Phenotype and Pharmacology of LQT3 iPS-CM (A) APs (E_m in mV, top) and [Ca²⁺]_i transients (Fluo in arbitrons, bottom) from microclusters representative of the two LQT3 clones (as labeled). Axes refer to traces to the right, and timescale bar refers to all traces. (B) Plots of FTD₉₀ versus APD₉₀ from clone A1 (filled symbols) and A3 (open symbols) on the same axes, with a combined linear fit: slope = 1.03 ± 0.07, intercept = 0.25 ± 0.02, R² = 0.99. (C) Dot plot showing APD₉₀ from microclusters under whole cell mode (WC, closed symbols) and perforated patch clamp (PP, open symbols) in control (stars), LQT3 clone A1 (triangles), and LQT3 clone A3 (circles). Means were nonsignificantly different between LQT3 clones, or between PP and WC in any single cell type. Lines represent the overall mean in each category (combined in Table S1). (D) Left: APD₉₀ in a representative control microcluster when exposed to 50 μM TTX (gray bar), and later after adding 2 μM nifedipine (black bar). Introducing TTX initially interrupted beating for 51 s (mean pause 24 ± 7 s, n = 7), but recovery followed. Right: V_max for upstrokes (in the same APs) diminished from 134.5 ± 4.8 V/s to 17.9 ± 0.3 V/s in TTX. Inset: sample APs before (broken trace) and during (solid trace) TTX exposure showing that TTX altered the AP profile, leaving APD₉₀ unchanged. (E) Left: APD₉₀ changes, equivalent to (D), in an LQT3 (A3) microcluster during exposure to 1 μM TTX (white bar), 50 μM TTX (gray bar), and 50 μM TTX plus 2 μM nifedipine (black bar). Right: V_max plot in the same LQT3 microcluster. Inset: APs before (broken trace) and during exposure to 50 μM TTX (solid trace).

Figure 7

The Role of Cytosolic Ca²⁺ in the LQT3 Phenotype (A) Representative LQT3 (A3) APs (top) and [Ca²⁺]_i transients (bottom) before (left) and during (right) exposure to 10 mM caffeine (gray bar). Axes refer to traces to the right, and timescale bar refers to all traces (representative of ten LQT3 (A3) and four LQT3 (A1) microclusters). (B) Inward current (top trace) recorded, at −80 mV, from an LQT3 (A3) myocyte under perforated patch, during a caffeine puff (gray bar) that evoked SR Ca²⁺ release (lower panel). Li⁺ sensitivity (not shown) confirmed this current as I_NCX (n = 5). (C) A prolonged LQT3 (A3) AP was rapidly terminated after most extracellular NaCl (except 5 mM) was replaced by with LiCl (black bar).
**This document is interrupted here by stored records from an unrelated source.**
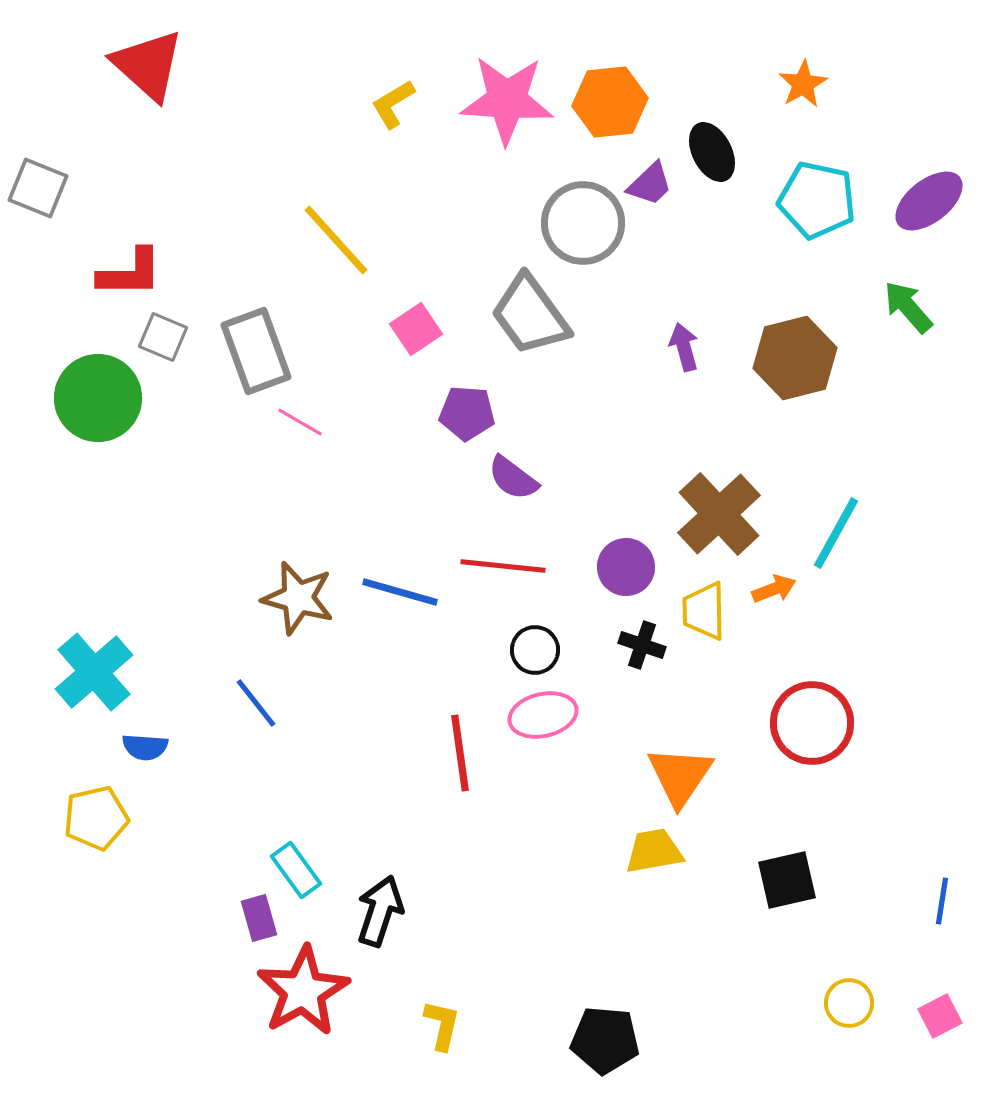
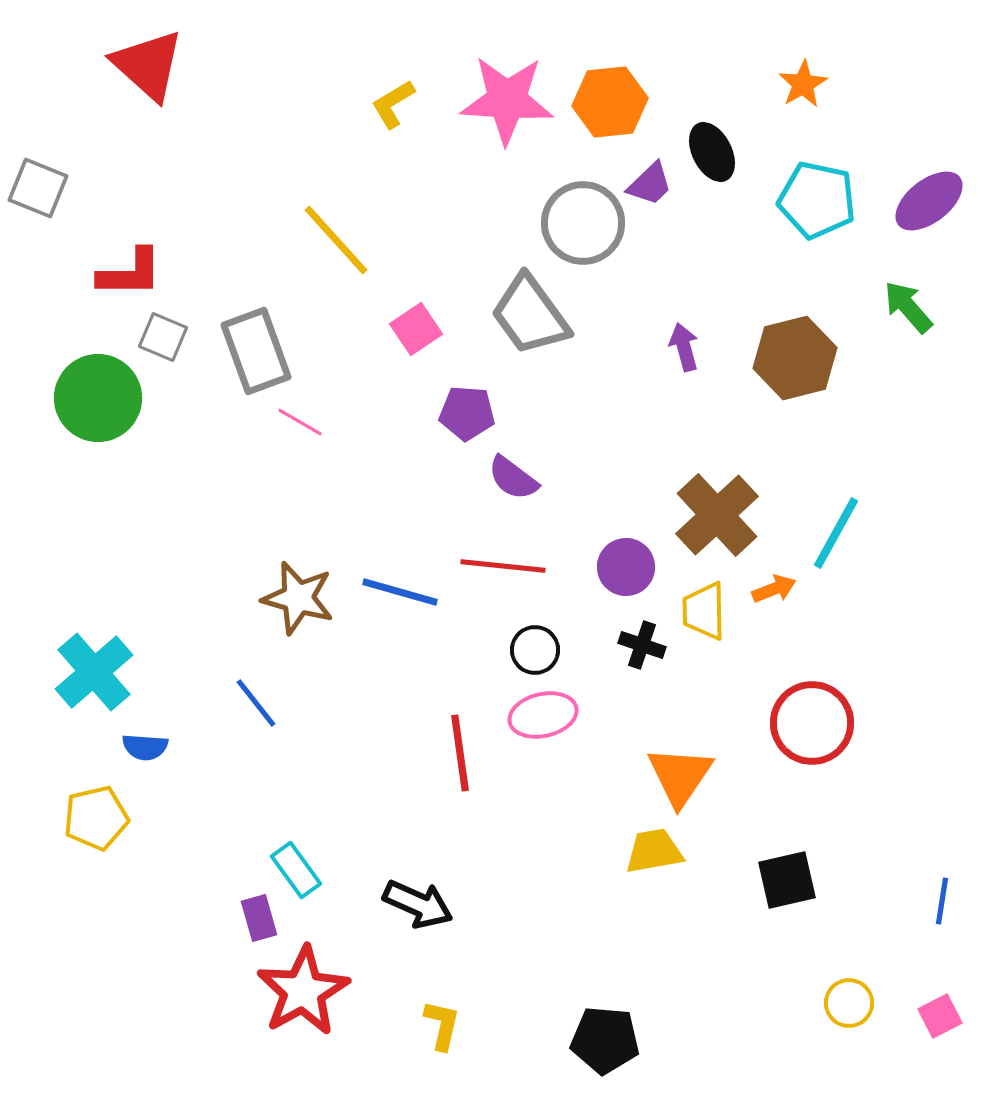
brown cross at (719, 514): moved 2 px left, 1 px down
black arrow at (380, 911): moved 38 px right, 7 px up; rotated 96 degrees clockwise
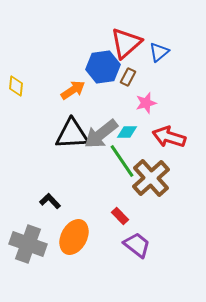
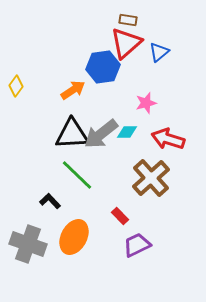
brown rectangle: moved 57 px up; rotated 72 degrees clockwise
yellow diamond: rotated 30 degrees clockwise
red arrow: moved 1 px left, 2 px down
green line: moved 45 px left, 14 px down; rotated 12 degrees counterclockwise
purple trapezoid: rotated 64 degrees counterclockwise
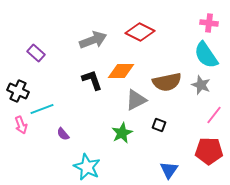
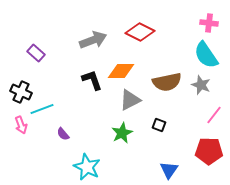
black cross: moved 3 px right, 1 px down
gray triangle: moved 6 px left
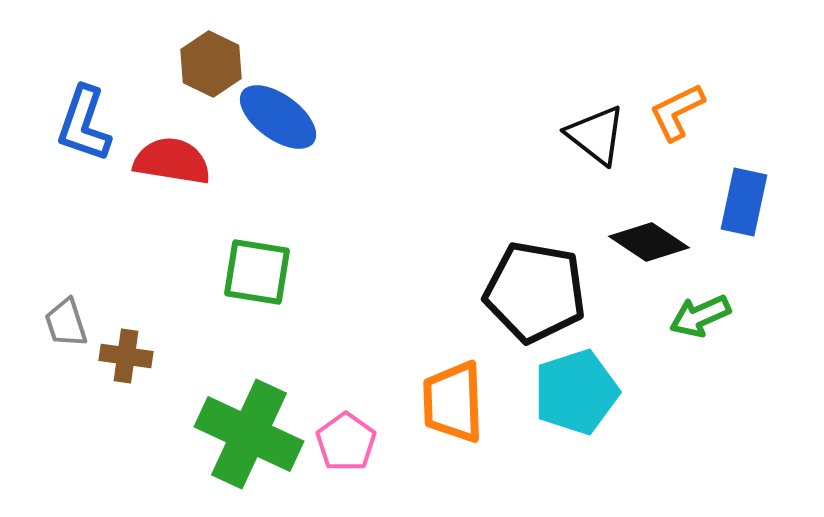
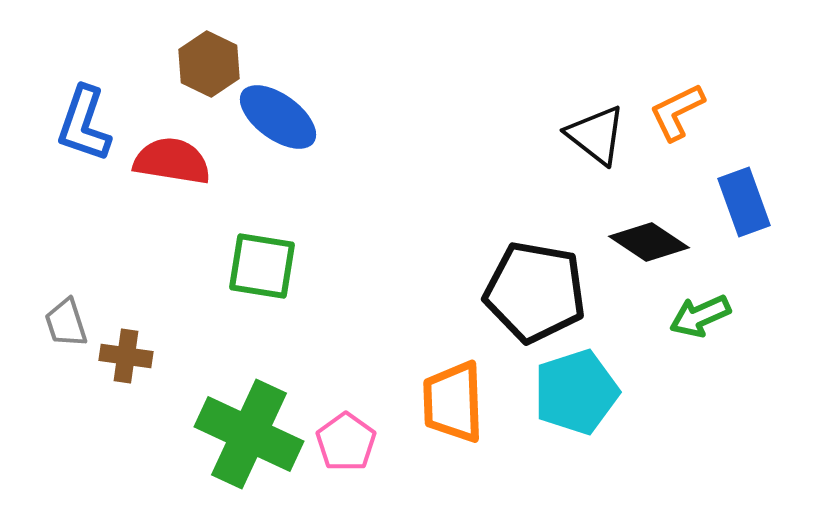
brown hexagon: moved 2 px left
blue rectangle: rotated 32 degrees counterclockwise
green square: moved 5 px right, 6 px up
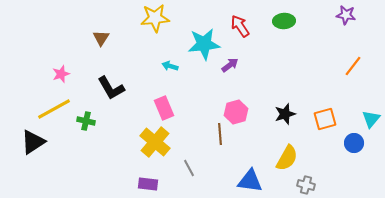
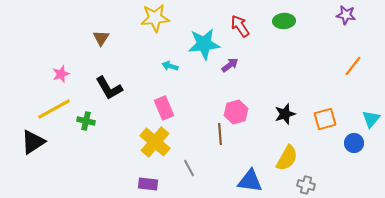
black L-shape: moved 2 px left
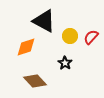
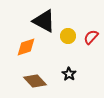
yellow circle: moved 2 px left
black star: moved 4 px right, 11 px down
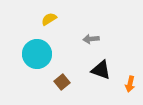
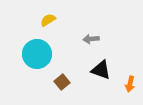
yellow semicircle: moved 1 px left, 1 px down
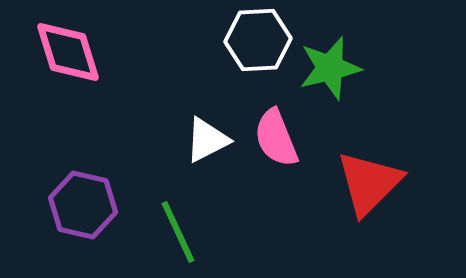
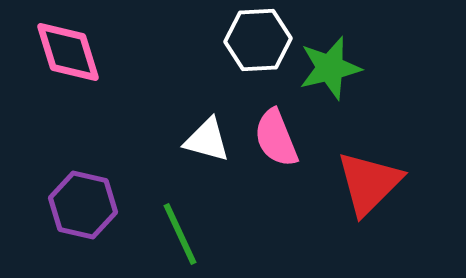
white triangle: rotated 42 degrees clockwise
green line: moved 2 px right, 2 px down
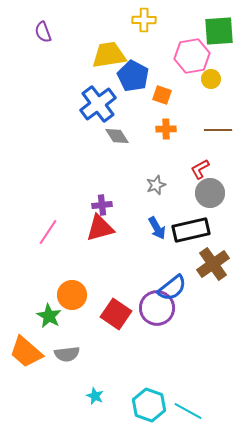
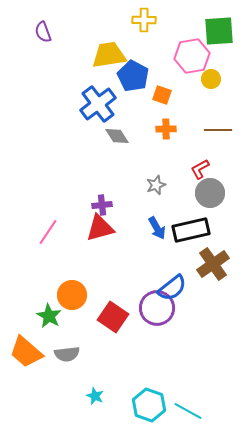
red square: moved 3 px left, 3 px down
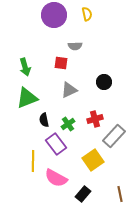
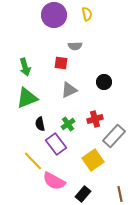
black semicircle: moved 4 px left, 4 px down
yellow line: rotated 45 degrees counterclockwise
pink semicircle: moved 2 px left, 3 px down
E_m was hyperpolarized, cytosolic Ca²⁺ was tonically elevated, and Li⁺ washout evoked another AP. Results were similar in eight replicate microclusters. (D) In a different preparation, the AP accompanying LiCl washout was more delayed, fortuitously revealing that unblocking I_NCX produced Ca²⁺ efflux and a simultaneous depolarization (dotted line). (E) LiCl, applied in Ca²⁺-free extracellular solution (black bar) to additionally eliminate outward I_NCX, terminated LQT3 (A1) APs, as in (C) (n = 8). The AP associated with Li⁺ washout was markedly prolonged relative to prior APs (labeled “control”). (F) Time course of LQT3 (A3) APs (upper panel) and [Ca²⁺]_i transients (lower, red trace) during exposure to 50 μM cyclopiazonic acid (CPA) to block SERCA (gray bar). A slowly decaying, prolonged plateau of cytosolic Ca²⁺ established a corresponding long depolarization, proceeding beyond CPA washout. Gaps in the fluorescence trace correspond to shutter closures. (Representative of five microclusters showing similar responses.)